__Directions for this task__. Here, the job is to give back every entry below unchanged, omitting pictures.

__Material shown__.
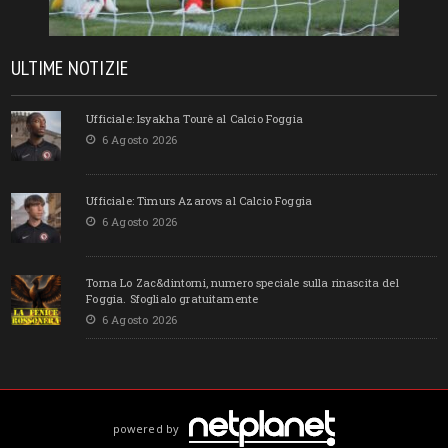
ULTIME NOTIZIE
Ufficiale: Isyakha Tourè al Calcio Foggia
6 Agosto 2026
Ufficiale: Timurs Azarovs al Calcio Foggia
6 Agosto 2026
Torna Lo Zac&dintorni, numero speciale sulla rinascita del
Foggia. Sfoglialo gratuitamente
6 Agosto 2026
powered by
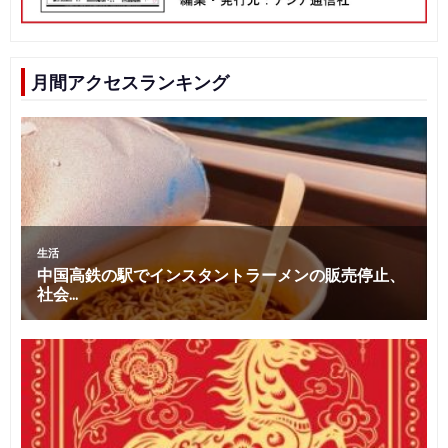
月間アクセスランキング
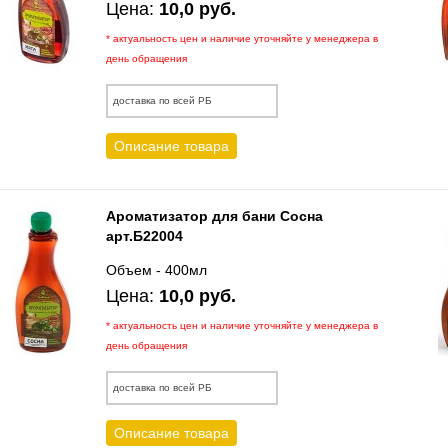
Цена:
10,0 руб.
* актуальность цен и наличие уточняйте у менеджера в
день обращения
доставка по всей РБ
Описание товара
Ароматизатор для бани Сосна
арт.Б22004
Объем - 400мл
Цена:
10,0 руб.
* актуальность цен и наличие уточняйте у менеджера в
день обращения
доставка по всей РБ
Описание товара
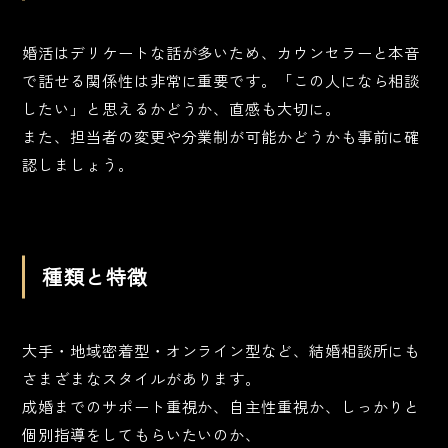
婚活はデリケートな話が多いため、カウンセラーと本音
で話せる関係性は非常に重要です。「この人になら相談
したい」と思えるかどうか、直感も大切に。
また、担当者の変更や分業制が可能かどうかも事前に確
認しましょう。
種類と特徴
大手・地域密着型・オンライン型など、結婚相談所にも
さまざまなスタイルがあります。
成婚までのサポート重視か、自主性重視か、しっかりと
個別指導をしてもらいたいのか、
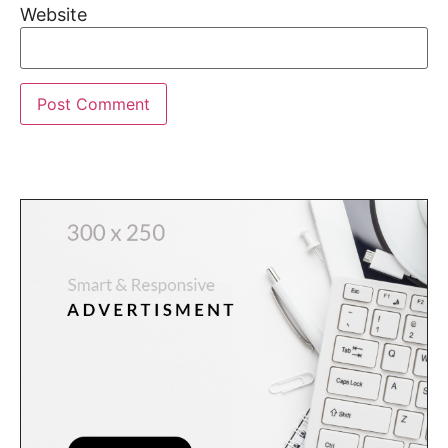
Website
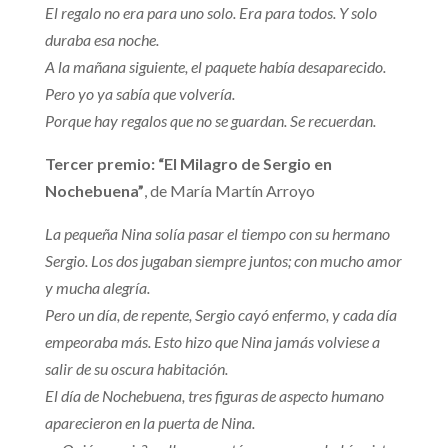
El regalo no era para uno solo. Era para todos. Y solo
duraba esa noche.
A la mañana siguiente, el paquete había desaparecido.
Pero yo ya sabía que volvería.
Porque hay regalos que no se guardan. Se recuerdan.
Tercer premio: “El Milagro de Sergio en
Nochebuena”
, de María Martín Arroyo
La pequeña Nina solía pasar el tiempo con su hermano
Sergio. Los dos jugaban siempre juntos; con mucho amor
y mucha alegría.
Pero un día, de repente, Sergio cayó enfermo, y cada día
empeoraba más. Esto hizo que Nina jamás volviese a
salir de su oscura habitación.
El día de Nochebuena, tres figuras de aspecto humano
aparecieron en la puerta de Nina.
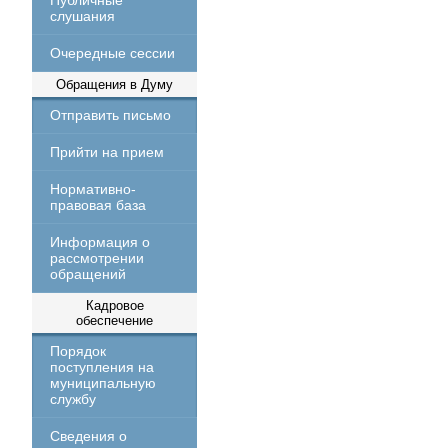
Публичные
слушания
Очередные сессии
Обращения в Думу
Отправить письмо
Прийти на прием
Нормативно-
правовая база
Информация о
рассмотрении
обращений
Кадровое
обеспечение
Порядок
поступления на
муниципальную
службу
Сведения о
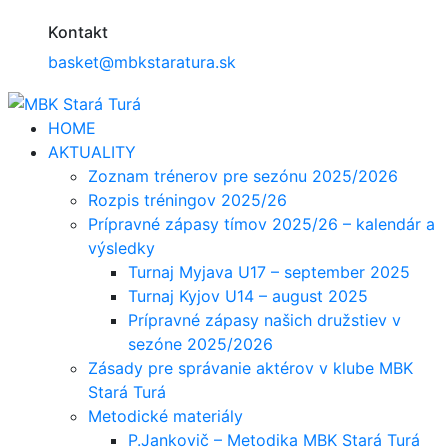
Kontakt
basket@mbkstaratura.sk
HOME
AKTUALITY
Zoznam trénerov pre sezónu 2025/2026
Rozpis tréningov 2025/26
Prípravné zápasy tímov 2025/26 – kalendár a
výsledky
Turnaj Myjava U17 – september 2025
Turnaj Kyjov U14 – august 2025
Prípravné zápasy našich družstiev v
sezóne 2025/2026
Zásady pre správanie aktérov v klube MBK
Stará Turá
Metodické materiály
P.Jankovič – Metodika MBK Stará Turá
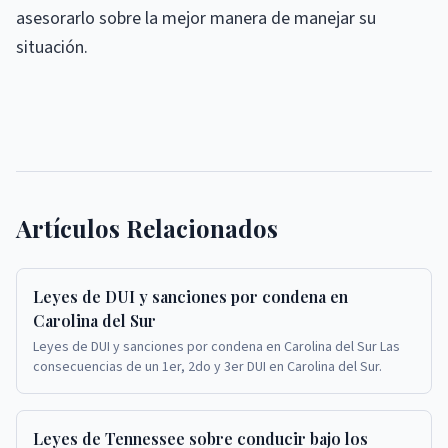
asesorarlo sobre la mejor manera de manejar su
situación.
Artículos Relacionados
Leyes de DUI y sanciones por condena en
Carolina del Sur
Leyes de DUI y sanciones por condena en Carolina del Sur Las
consecuencias de un 1er, 2do y 3er DUI en Carolina del Sur.
Leyes de Tennessee sobre conducir bajo los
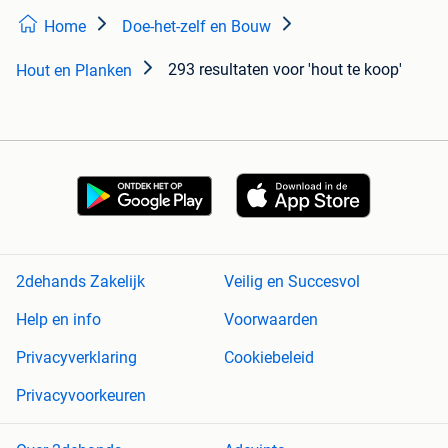
Home
Doe-het-zelf en Bouw
293 resultaten
voor 'hout te koop'
Hout en Planken
2dehands Zakelijk
Veilig en Succesvol
Help en info
Voorwaarden
Privacyverklaring
Cookiebeleid
Privacyvoorkeuren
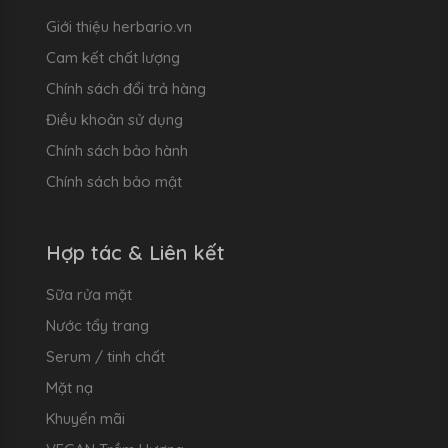
Giới thiệu herbario.vn
Cam kết chất lượng
Chính sách đổi trả hàng
Điều khoản sử dụng
Chính sách bảo hành
Chính sách bảo mật
Hợp tác & Liên kết
Sữa rửa mặt
Nước tẩy trang
Serum / tinh chất
Mặt nạ
Khuyến mãi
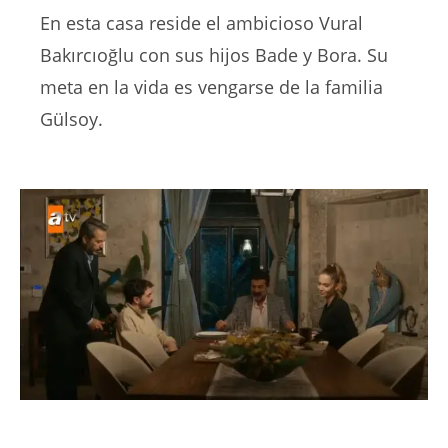
En esta casa reside el ambicioso Vural
Bakırcıoğlu con sus hijos Bade y Bora. Su
meta en la vida es vengarse de la familia
Gülsoy.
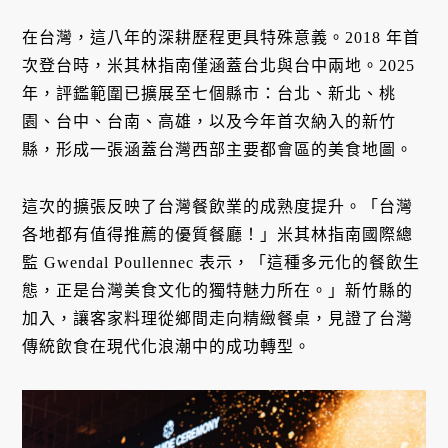
在台灣，這八年的深耕歷程更具特殊意義。2018 年首
次登台時，米其林指南僅涵蓋台北與台中兩地。2025
年，評鑑範圍已擴展至七個縣市：台北、新北、桃
園、台中、台南、高雄，以及今年首次納入的新竹
縣，形成一張涵蓋台灣西部主要都會區的美食地圖。
這次的擴張反映了台灣餐飲業的成熟度提升。「台灣
各地都有值得推薦的優質餐廳！」米其林指南國際總
監 Gwendal Poullennec 表示，「這種多元化的餐飲生
態，正是台灣美食文化的獨特魅力所在。」新竹縣的
加入，讓客家料理從鄉間走向精緻餐桌，見證了台灣
傳統飲食在現代化浪潮中的成功轉型。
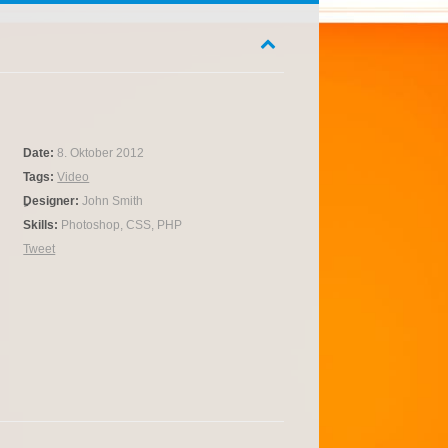
Date:
8. Oktober 2012
Tags:
Video
ِDesigner:
John Smith
Skills:
Photoshop, CSS, PHP
Tweet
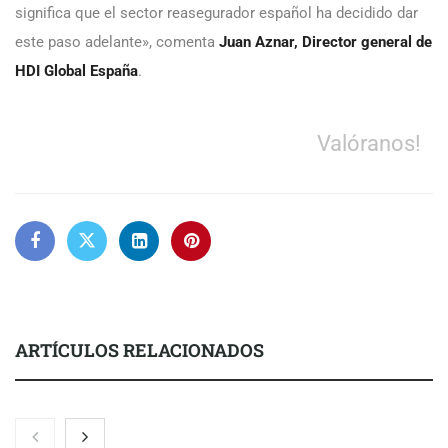
significa que el sector reasegurador español ha decidido dar
este paso adelante», comenta
Juan Aznar, Director general de
HDI Global España
.
Valóranos!
ARTÍCULOS RELACIONADOS
Nicols presenta seis modelos de anillos de compromiso para el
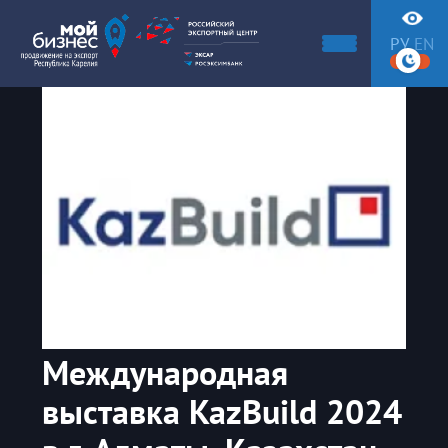
РУ
EN
Международная
выставка KazBuild 2024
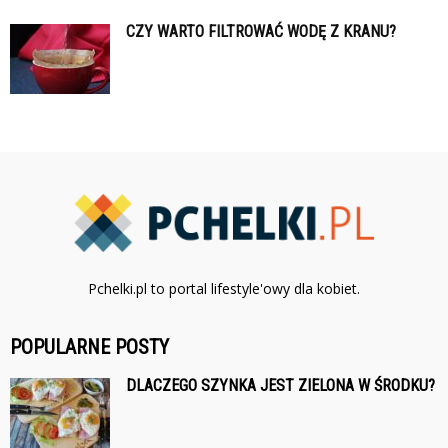
CZY WARTO FILTROWAĆ WODĘ Z KRANU?
Pchelki.pl to portal lifestyle'owy dla kobiet.
POPULARNE POSTY
DLACZEGO SZYNKA JEST ZIELONA W ŚRODKU?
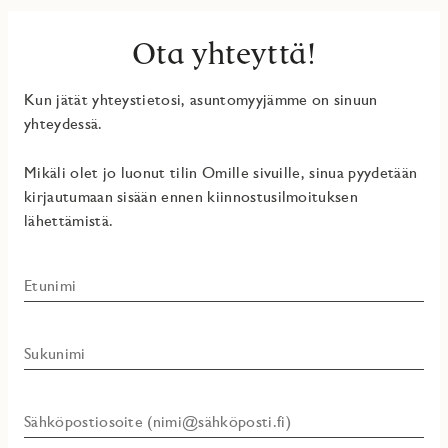
Ota yhteyttä!
Kun jätät yhteystietosi, asuntomyyjämme on sinuun
yhteydessä.
Mikäli olet jo luonut tilin Omille sivuille, sinua pyydetään
kirjautumaan sisään ennen kiinnostusilmoituksen
lähettämistä.
Etunimi
Sukunimi
Sähköpostiosoite (nimi@sähköposti.fi)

__Result for this exercise__.
ULTIME NOTIZIE
Ufficiale: Isyakha Tourè al Calcio Foggia
6 Agosto 2026
Ufficiale: Timurs Azarovs al Calcio Foggia
6 Agosto 2026
Torna Lo Zac&dintorni, numero speciale sulla rinascita del
Foggia. Sfoglialo gratuitamente
6 Agosto 2026
powered by
月間アクセスランキング
Цена:
10,0 руб.
* актуальность цен и наличие уточняйте у менеджера в
день обращения
доставка по всей РБ
Описание товара
Ароматизатор для бани Сосна
арт.Б22004
Объем - 400мл
Цена:
10,0 руб.
* актуальность цен и наличие уточняйте у менеджера в
день обращения
доставка по всей РБ
Описание товара
婚活はデリケートな話が多いため、カウンセラーと本音
で話せる関係性は非常に重要です。「この人になら相談
したい」と思えるかどうか、直感も大切に。
また、担当者の変更や分業制が可能かどうかも事前に確
認しましょう。
種類と特徴
大手・地域密着型・オンライン型など、結婚相談所にも
さまざまなスタイルがあります。
成婚までのサポート重視か、自主性重視か、しっかりと
個別指導をしてもらいたいのか、
Website
El regalo no era para uno solo. Era para todos. Y solo
duraba esa noche.
A la mañana siguiente, el paquete había desaparecido.
Pero yo ya sabía que volvería.
Porque hay regalos que no se guardan. Se recuerdan.
Tercer premio: “El Milagro de Sergio en
Nochebuena”
, de María Martín Arroyo
La pequeña Nina solía pasar el tiempo con su hermano
Sergio. Los dos jugaban siempre juntos; con mucho amor
y mucha alegría.
Pero un día, de repente, Sergio cayó enfermo, y cada día
empeoraba más. Esto hizo que Nina jamás volviese a
salir de su oscura habitación.
El día de Nochebuena, tres figuras de aspecto humano
aparecieron en la puerta de Nina.
Публичные
слушания
Очередные сессии
Обращения в Думу
Отправить письмо
Прийти на прием
Нормативно-
правовая база
Информация о
рассмотрении
обращений
Кадровое
обеспечение
Порядок
поступления на
муниципальную
службу
Сведения о
Kontakt
basket@mbkstaratura.sk
HOME
AKTUALITY
Zoznam trénerov pre sezónu 2025/2026
Rozpis tréningov 2025/26
Prípravné zápasy tímov 2025/26 – kalendár a
výsledky
Turnaj Myjava U17 – september 2025
Turnaj Kyjov U14 – august 2025
Prípravné zápasy našich družstiev v
sezóne 2025/2026
Zásady pre správanie aktérov v klube MBK
Stará Turá
Metodické materiály
P.Jankovič – Metodika MBK Stará Turá
asesorarlo sobre la mejor manera de manejar su
situación.
Artículos Relacionados
Leyes de DUI y sanciones por condena en
Carolina del Sur
Leyes de DUI y sanciones por condena en Carolina del Sur Las
consecuencias de un 1er, 2do y 3er DUI en Carolina del Sur.
Leyes de Tennessee sobre conducir bajo los
Home
Doe-het-zelf en Bouw
293 resultaten
voor 'hout te koop'
Hout en Planken
2dehands Zakelijk
Veilig en Succesvol
Help en info
Voorwaarden
Privacyverklaring
Cookiebeleid
Privacyvoorkeuren
Giới thiệu herbario.vn
Cam kết chất lượng
Chính sách đổi trả hàng
Điều khoản sử dụng
Chính sách bảo hành
Chính sách bảo mật
Hợp tác & Liên kết
Sữa rửa mặt
Nước tẩy trang
Serum / tinh chất
Mặt nạ
Khuyến mãi
En esta casa reside el ambicioso Vural
Bakırcıoğlu con sus hijos Bade y Bora. Su
meta en la vida es vengarse de la familia
Gülsoy.
在台灣，這八年的深耕歷程更具特殊意義。2018 年首
次登台時，米其林指南僅涵蓋台北與台中兩地。2025
年，評鑑範圍已擴展至七個縣市：台北、新北、桃
園、台中、台南、高雄，以及今年首次納入的新竹
縣，形成一張涵蓋台灣西部主要都會區的美食地圖。
這次的擴張反映了台灣餐飲業的成熟度提升。「台灣
各地都有值得推薦的優質餐廳！」米其林指南國際總
監 Gwendal Poullennec 表示，「這種多元化的餐飲生
態，正是台灣美食文化的獨特魅力所在。」新竹縣的
加入，讓客家料理從鄉間走向精緻餐桌，見證了台灣
傳統飲食在現代化浪潮中的成功轉型。
Date:
8. Oktober 2012
Tags:
Video
ِDesigner:
John Smith
Skills:
Photoshop, CSS, PHP
Tweet
significa que el sector reasegurador español ha decidido dar
este paso adelante», comenta
Juan Aznar, Director general de
HDI Global España
.
Valóranos!
ARTÍCULOS RELACIONADOS
Nicols presenta seis modelos de anillos de compromiso para el
РУ
EN
Международная
выставка KazBuild 2024
CZY WARTO FILTROWAĆ WODĘ Z KRANU?
Pchelki.pl to portal lifestyle'owy dla kobiet.
POPULARNE POSTY
DLACZEGO SZYNKA JEST ZIELONA W ŚRODKU?
Ota yhteyttä!
Kun jätät yhteystietosi, asuntomyyjämme on sinuun
yhteydessä.
Mikäli olet jo luonut tilin Omille sivuille, sinua pyydetään
kirjautumaan sisään ennen kiinnostusilmoituksen
lähettämistä.
Etunimi
Sukunimi
Sähköpostiosoite (nimi@sähköposti.fi)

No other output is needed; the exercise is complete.